Expansion in Ludlow has been through stick on estates. Areas such as Stanton Road and the Bringewoods lack locally accessible open space. That will apply to Greenacres if the Foldgate Lane development is ever built. Parys Road is a string of quite nice cul de sacs but it doesn’t add up to a well planned neighbourhood.

Many reading this article will say, “No more expansion!” The reality of the country we live in, and the town and county we live in, is that growth is inevitable. We should plan that growth.

My view, and I have held this view long before I became a councillor, is that we should plan a garden suburb east of the bypass. That will involve working units, community spaces, lots of green open areas and around 1,000 homes. Thousands of trees. If we do the planning right, we could have a suburb that we are proud of. It could be on the tourist map. Visitors could say, “Jeeps, I’d really like to live here.”

If “Ludford Garden Suburb” is to serve the needs of our town, it should have at least 25% truly affordable housing.

Regrettably, I don’t think our current planning system in Ludlow, Shropshire and nationally is up to this ambition. We have a regime where we permit anything that meets woolly national planning rules.

We have never had a coherent plan for our town or its expansion. This is not helped by the geopolitics. Most expansion will be in Ludford parish, which wraps around the south and east of the urban area. There is no strategic planning between Ludford parish council and Ludlow town council.

We need to set out where we are going to build in Ludlow and its surrounding parishes right up to 2060. It’s a long timeline. Planning should be a long term process. We need to grasp the nettle now for the future good of our town. We should build the housing that we need and the workplaces that we need. And we should plan for it rather having developments permitted on by planners under pressure to say “yes” or by planning inspectors who have little understanding of where we live.

Join us at the Elim Church on Thursday night, 6.30pm to debate the options.

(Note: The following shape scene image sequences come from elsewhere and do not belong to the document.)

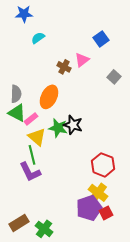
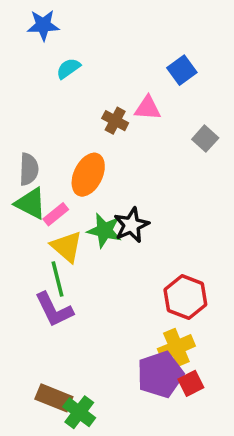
pink triangle: (82, 60) -> (148, 108), turned 42
black star: (73, 125) -> (131, 225), turned 30
yellow cross: (98, 193) -> (176, 347), turned 30
brown rectangle: (19, 223) -> (54, 398), moved, turned 54

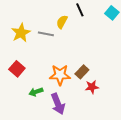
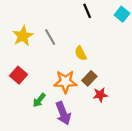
yellow semicircle: (62, 22) -> (81, 53), moved, turned -56
gray line: (46, 34) -> (50, 37), turned 49
green arrow: (36, 92) -> (39, 100), turned -32

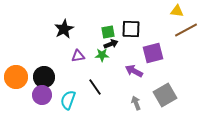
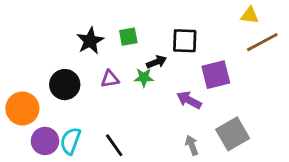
green square: (108, 32) -> (128, 37), moved
black circle: (44, 77) -> (65, 85), moved
black line: (95, 87) -> (114, 145), moved
purple circle: (42, 95) -> (45, 141), moved
cyan semicircle: (68, 100) -> (70, 141), moved

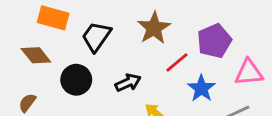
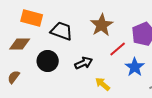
black trapezoid: (96, 37) -> (62, 31), turned 75
brown diamond: (36, 55) -> (20, 44), turned -50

One thought on “Is it time for another 1,000 homes in Ludlow? The big planning debate is now”
  1. The problem with this proposal is that all the development is based in the Ludford parish which at the moment does not provide local services. The result being that Ludford precept would remain low and Ludlow Town council precept would have to increase in ever increasing amounts. I personally think it would foolish to include such numbers in the development plan while Ludlow Town council wouldn’t even be an official consul-tee on the plans.